Originally published January 15, 2009
Hello world !!!! .. not quite my first bash at blogging, tried it once before and stopped after three posts. This will have to run a lot longer than that. Think that for the sake of posterity, I’ll paste the old stuff without any amendments from my cobweb-draped Myspace page – and then carry on from there.
But before that, a bit about myself. I’m a 40 year-young photojournalist based in Malta. I’ve been working with the biggest newspaper here, The Times, since 1996, and have been a Reuters stringer since 1997. I’ve also just started an MA in Photojournalism and Documentary Photography with the London College of Communication, part of the University of the Arts, London. My photography career started off in 1992 with a newly-launched newspaper, The Malta Independent. I didn’t stay there long, switching to freelancing, getting a terrific taste of what reportage photography should be all about by going to Albania shortly after the collapse of the Communist regime. Convinced more than ever that this is what I wanted to do with my life, I went to the UK to study press photography at Sheffield College. After graduating, I carried on freelancing in Malta and found myself doing the things I really wanted to do, making a couple of trips to Bosnia while the civil war raged there.
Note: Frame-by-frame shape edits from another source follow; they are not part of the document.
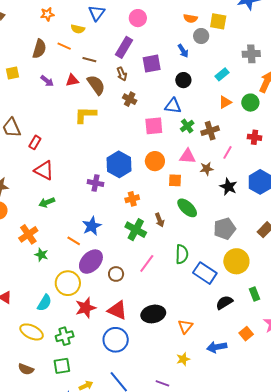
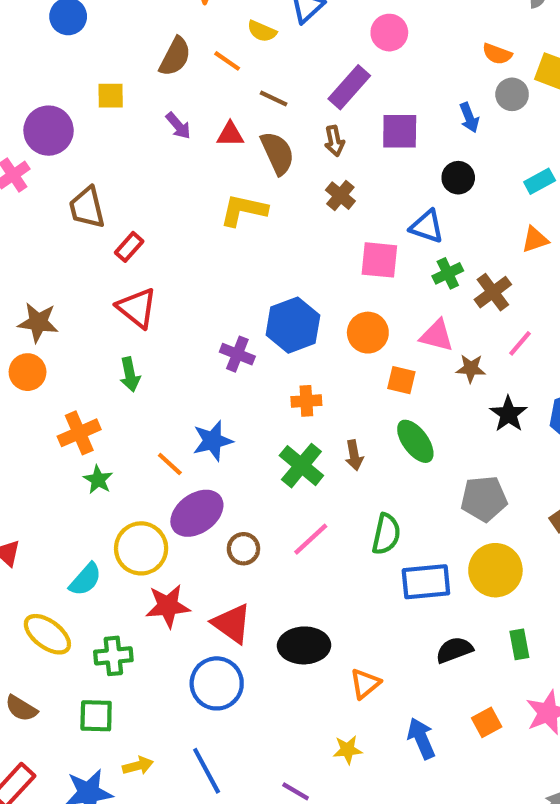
brown cross: (210, 131) -> (493, 292), turned -30
green arrow: (47, 202) -> (130, 374), turned -91
blue rectangle: (205, 273) -> (426, 582), turned -50
blue arrow: (217, 347) -> (421, 738), turned 66

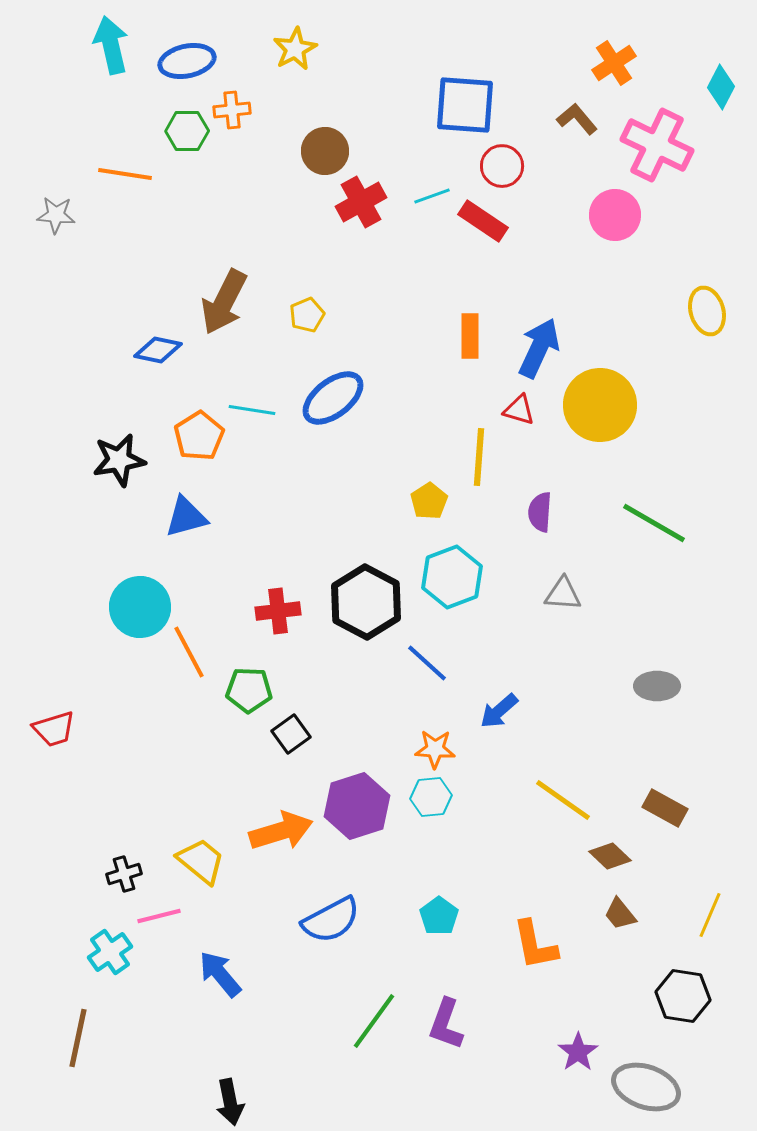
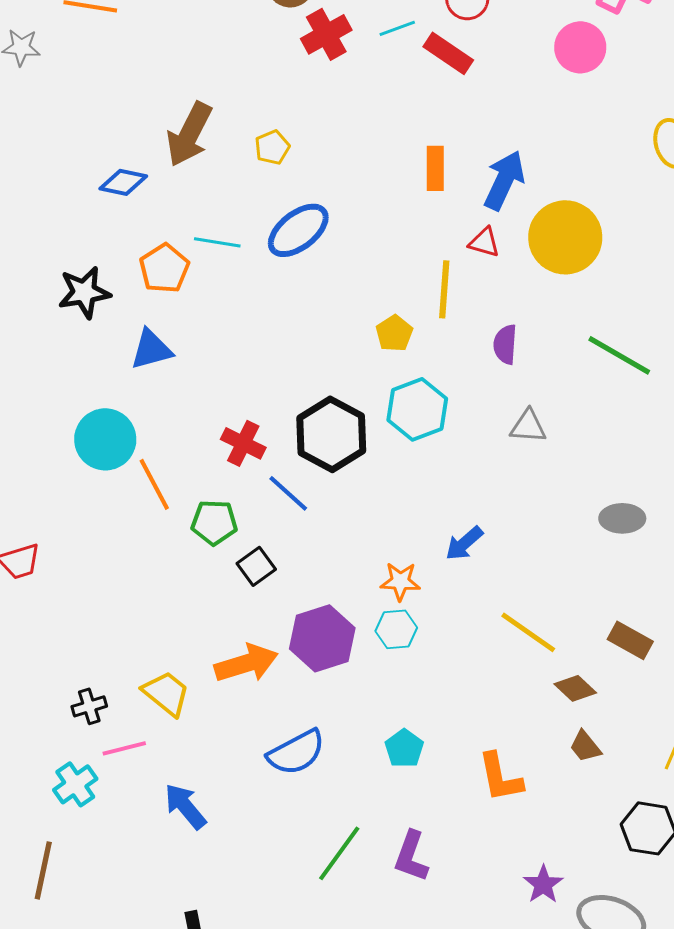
red cross: (278, 611) -> (243, 443), turned 33
blue line: (427, 663) -> (288, 493), moved

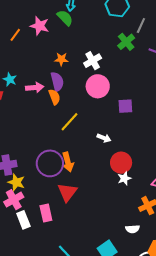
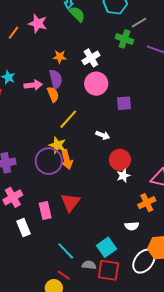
green semicircle: (65, 18) -> (77, 14), moved
gray line: (141, 26) -> (139, 23), turned 35
green cross: (126, 42) -> (124, 39), turned -30
yellow star: (16, 182) -> (57, 145), moved
red triangle: (67, 192) -> (70, 202), moved
white rectangle: (23, 220) -> (23, 227), moved

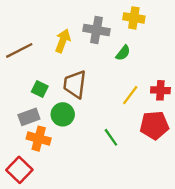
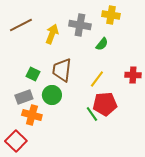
brown line: (19, 50) -> (21, 25), moved
yellow line: (130, 95) -> (97, 79), moved
red pentagon: (154, 125) -> (105, 104), moved

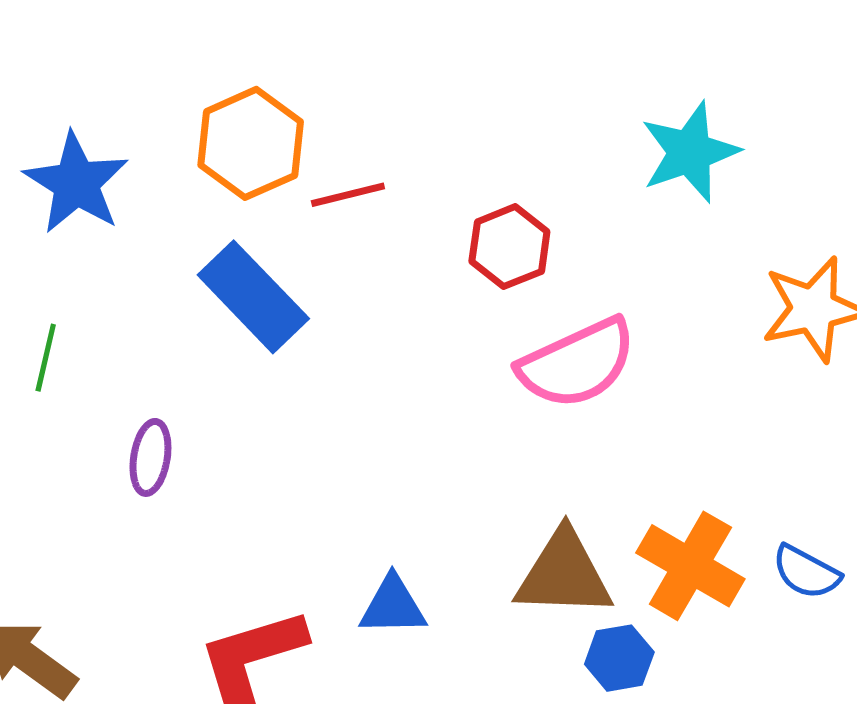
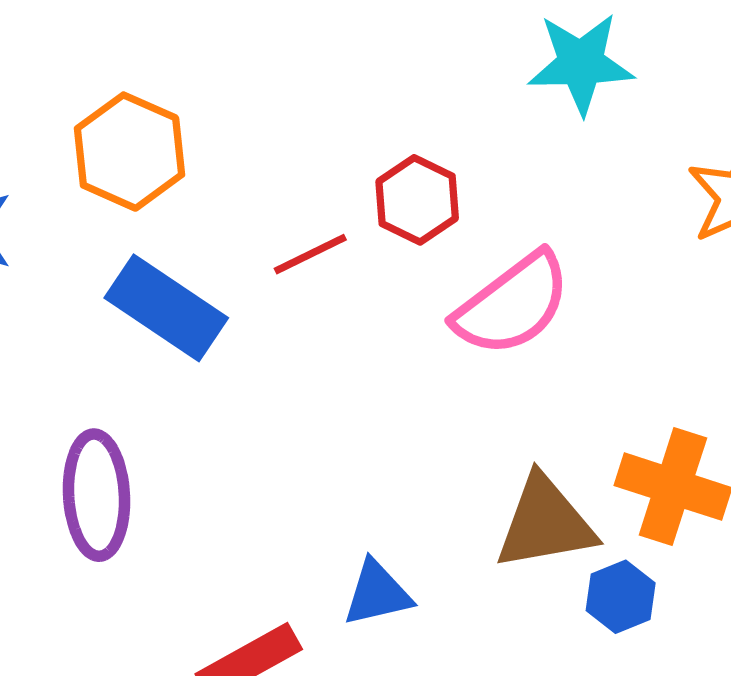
cyan star: (690, 152) -> (581, 63), turned 30
red line: (348, 195) -> (310, 254), moved
purple ellipse: (150, 457) -> (96, 495), size x1.6

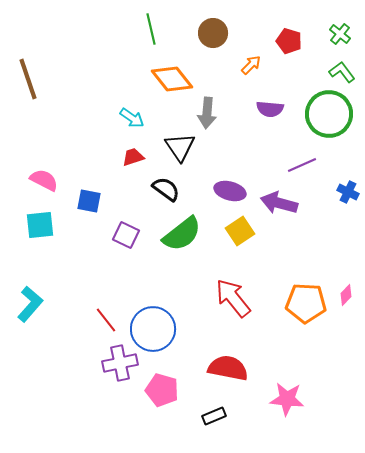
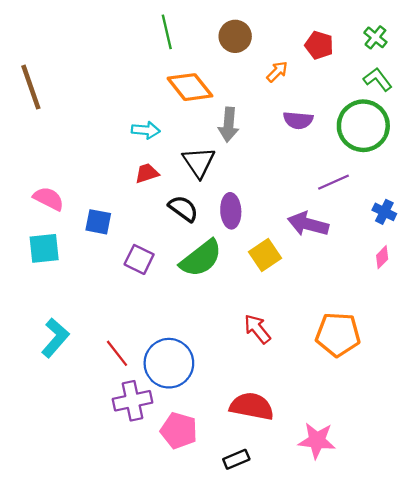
cyan arrow: (132, 118) -> (146, 130), turned -30
purple ellipse: (230, 191) -> (231, 211), moved, turned 72
pink diamond: (346, 295) -> (382, 257), moved
red arrow: (233, 298) -> (257, 329), size x0.7
cyan L-shape: (30, 304) -> (55, 338), moved

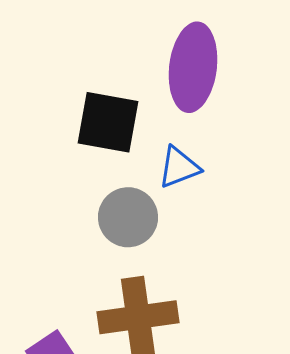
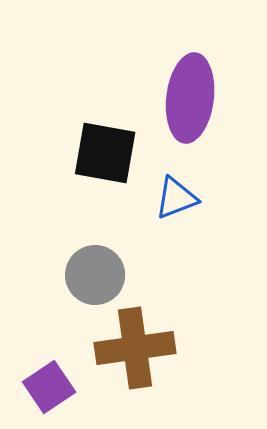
gray circle: (128, 217) -> (95, 275), moved

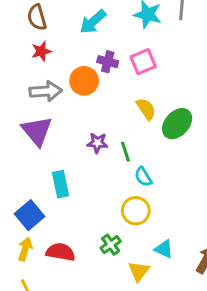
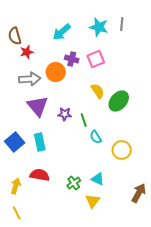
brown semicircle: (37, 17) -> (15, 36), moved
purple triangle: (37, 131) -> (38, 106), moved
yellow circle: (136, 211) -> (122, 150), moved
blue square: (30, 215) -> (15, 142), moved
cyan triangle: (164, 249) -> (98, 179), moved
red semicircle: (61, 252) -> (40, 175), moved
The difficulties of surviving financially through freelancing alone led me to jump at the offer to join the Times staff in late 1996. I’ve been there ever since, covering just about everything under the sun. I still love to travel to far-flung places to do reportage features, though it doesn’t happen on a regular basis. I’ve also kept my freelance work going, primarily with Reuters but also for several newspapers, magazines and corporate clients from all over the world.
As for influences, Tom Stoddart was one of the first, though in time I became familiar with the work of Sebastiao Salgado, Don McCullin, Alex Webb, James Nachtwey, Christopher Morris, Steve McCurry, Reza and countless others, all of whom have had a major impact on me.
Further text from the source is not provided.